Клара посмотрела на Питера, тот пожал плечами. Старый дом Хадли вот уже несколько месяцев стоял пустым. Но Питер знал, что дом не пуст. Часть Питера осталась в этом доме. Слава богу, не рука, не нос и не нога. Он оставил там нечто нематериальное, но имеющее громадное значение. Он оставил там надежду и доверие. И веру. Та малость веры, что у него еще оставалась, была потеряна. Потеряна там.

Питер Морроу знал, что старый дом Хадли – воплощение зла. Дом крал вещи, важные для людей. Человеческие жизни. И друзей. Души и веру. Этот дом украл у Питера его лучшего друга – Бена Хадли. И это чудовище на холме излучало только скорбь.

Жанна Шове продефилировала назад к камину, подтащила свой стул поближе к остальным собравшимся и наконец оказалась в их кругу. Она уперла локти в острые колени и наклонилась вперед, ее глаза теперь горели ярче – таких ярких глаз Клара не видела у нее весь вечер.

Все друзья медленно повернулись к Кларе, и та набрала в грудь побольше воздуха. Этот дом преследовал ее с тех самых пор, когда она впервые, более двадцати лет назад, появилась в Трех Соснах в роли молодой жены Питера. Этот дом преследовал ее и чуть не убил.

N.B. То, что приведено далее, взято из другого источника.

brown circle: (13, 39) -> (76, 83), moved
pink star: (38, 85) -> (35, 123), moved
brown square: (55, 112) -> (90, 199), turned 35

– Там произошло убийство. И похищение. И попытка убийства. И убийцы жили в этом доме.

Клара поразилась, каким далеким кажется и ощущается этот список.

Жанна кивнула и повернулась к янтарным углям, умирающим в камине.

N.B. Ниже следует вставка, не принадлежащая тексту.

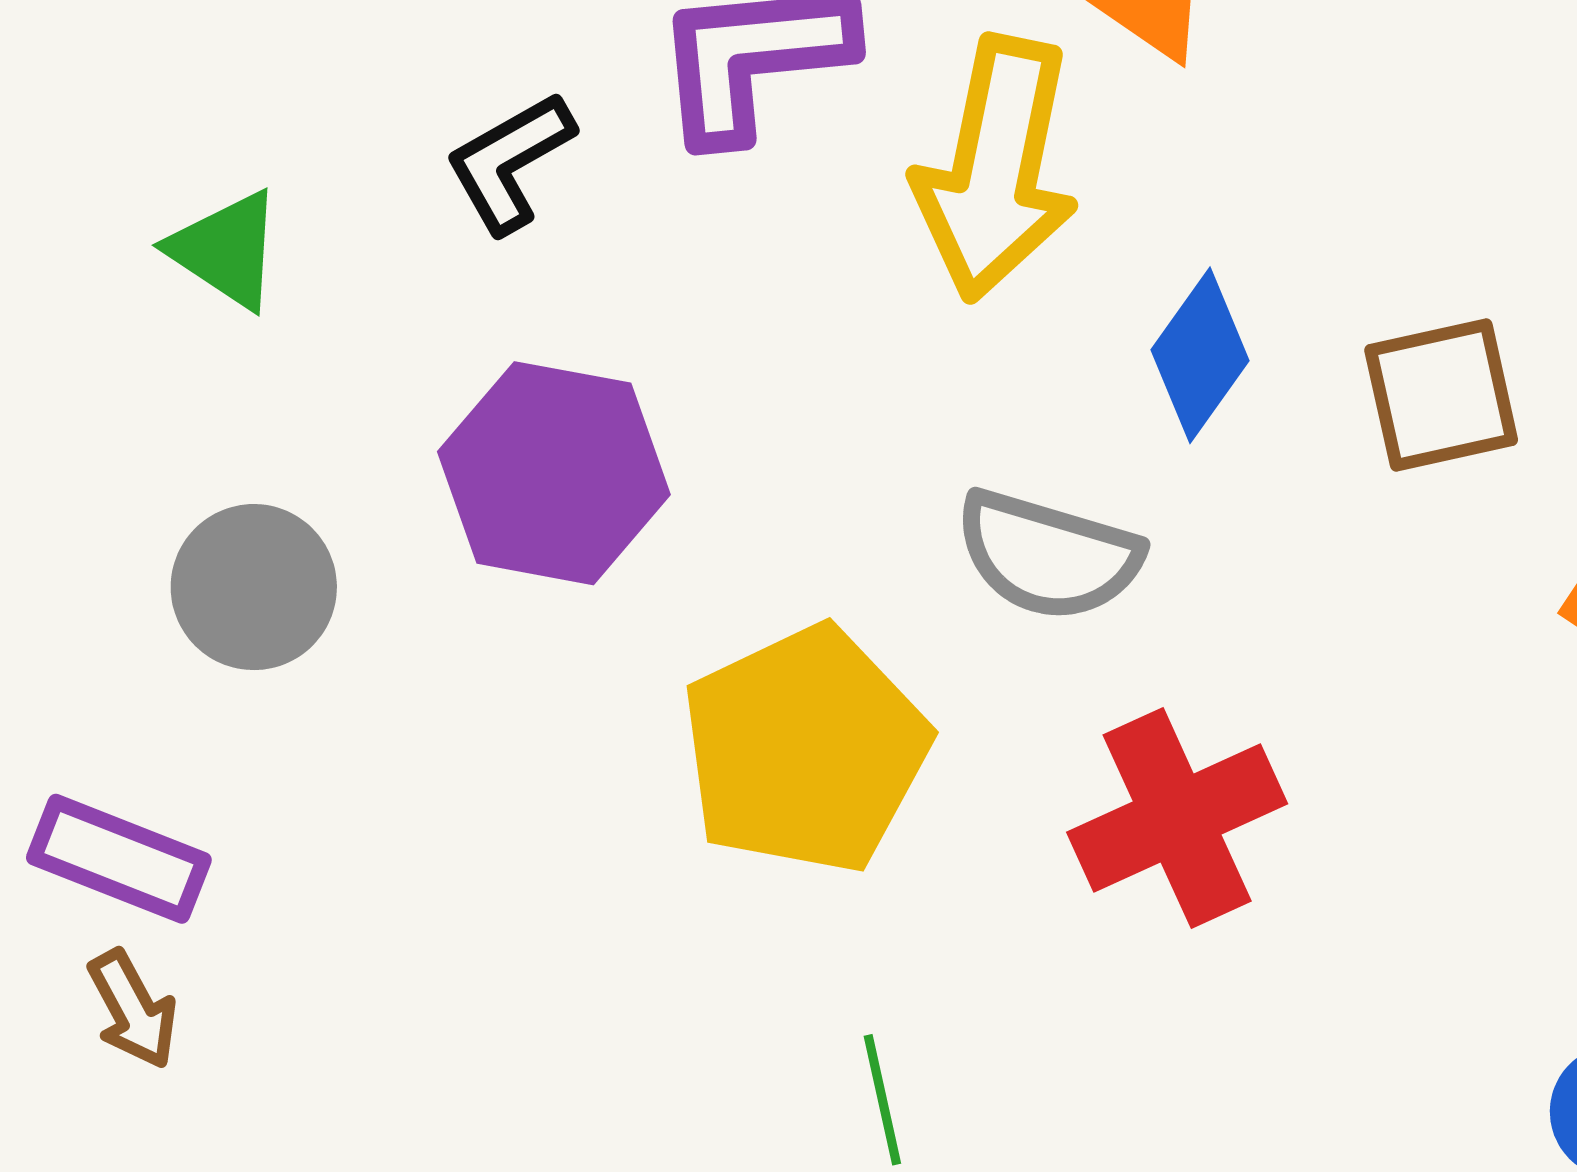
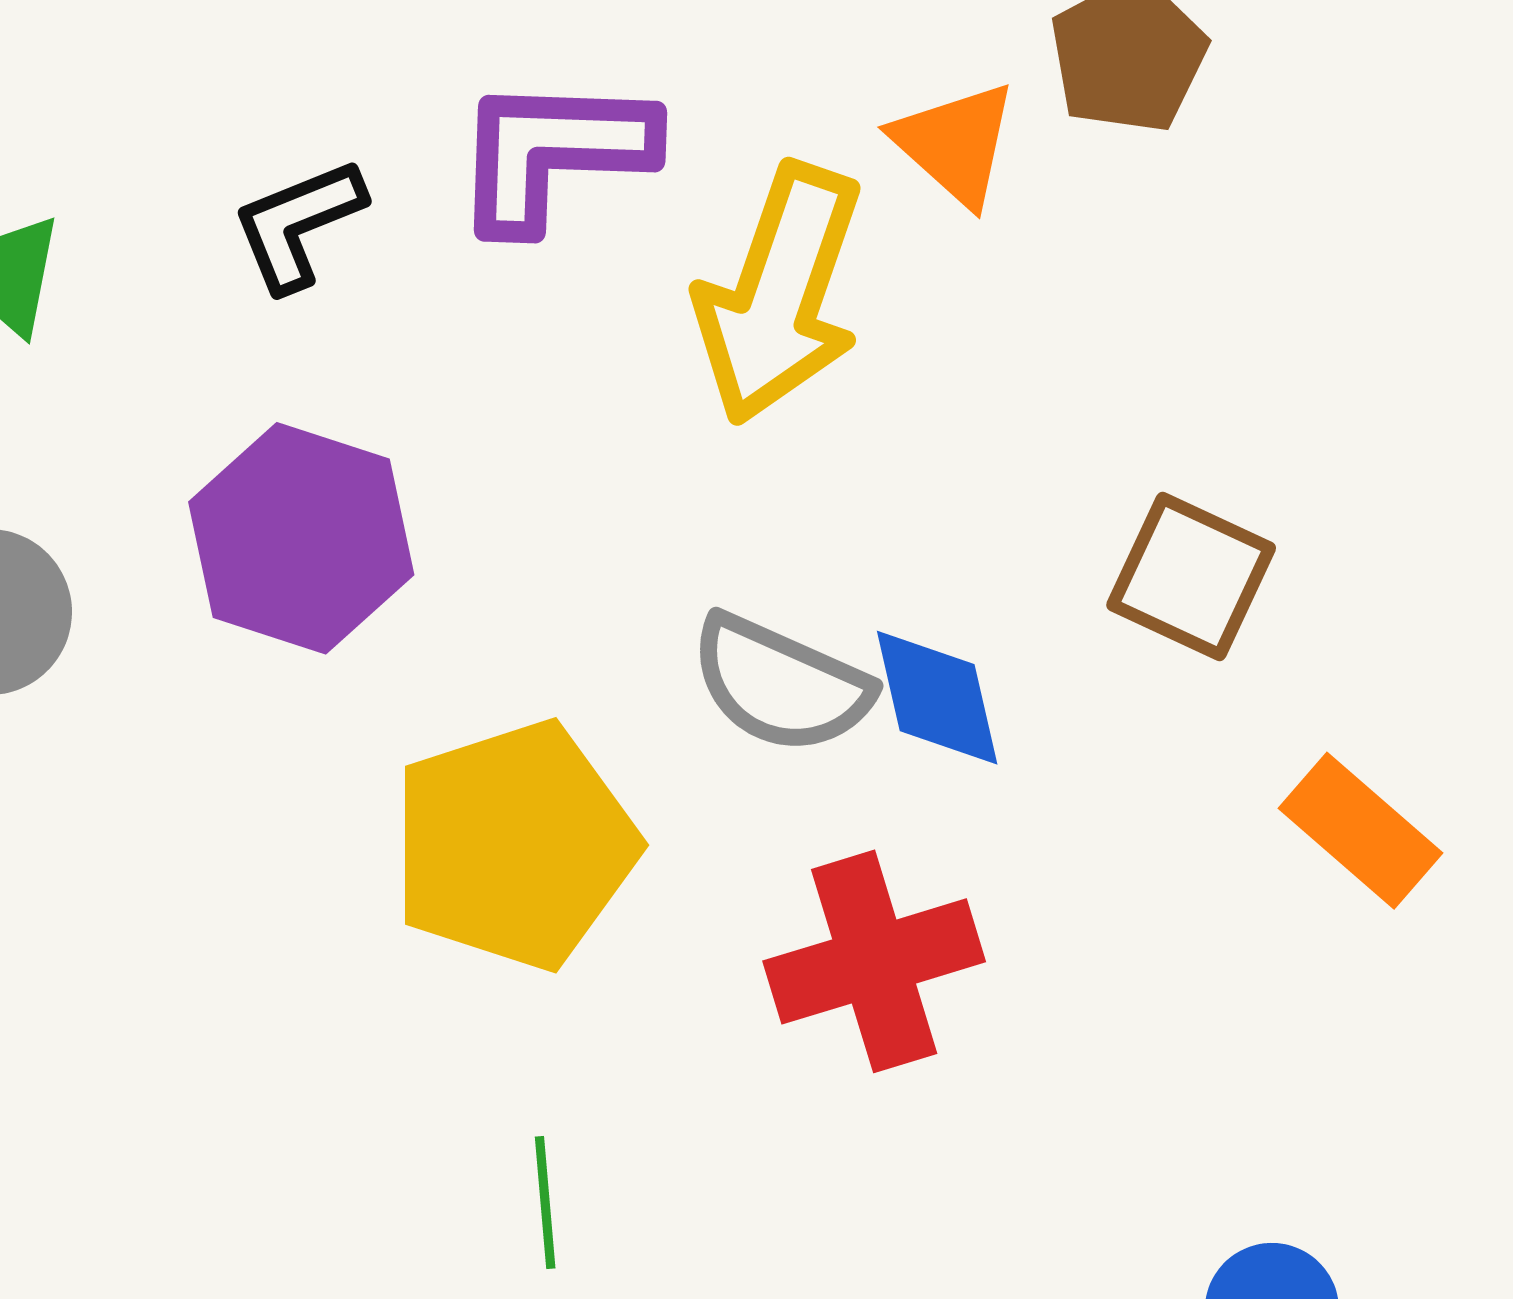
blue diamond: (1200, 355) -> (937, 698), moved, turned -56
brown square: (1441, 395) -> (1191, 577), turned 30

– Равновесие, – сказала она наконец. – В этом есть логика. – Она выпрямилась, словно переходя в другое настроение. – Я почувствовала это сразу, как только приехала сюда, в Три Сосны. И то же самое я чувствую здесь и сейчас.

Месье Беливо взял Мадлен за руку. Питер и Клара придвинулись друг к другу. Оливье, Габри и Мирна уселись потеснее. Клара закрыла глаза и попыталась почувствовать то зло, которое воспринимает Жанна. Но чувствовала она только…

 

– Умиротворение. – Жанна слабо улыбнулась. – С самого первого момента я чувствовала здесь огромную доброту. Прежде чем занять место в гостинице, я даже зашла в маленькую церквушку – кажется, она называется Святой Томас – и тихонько посидела там какое-то время. Там царят мир и удовлетворение. Это старая деревня со старой душой. Я читала мемориальные доски на стенах церкви, смотрела на витражное стекло. Эта деревня знала утрату, люди здесь умирали до времени – при несчастных случаях, на войне, в болезнях. Все это коснулось и Трех Сосен. Но вы воспринимаете это как часть жизни и не держите горечи в сердце. Эти убийства, о которых вы говорили… вы знали этих людей?

Все закивали.

– Но эти страшные происшествия, кажется, не очень огорчили или подавили вас. Напротив, вы выглядите счастливыми и спокойными. Вы знаете почему?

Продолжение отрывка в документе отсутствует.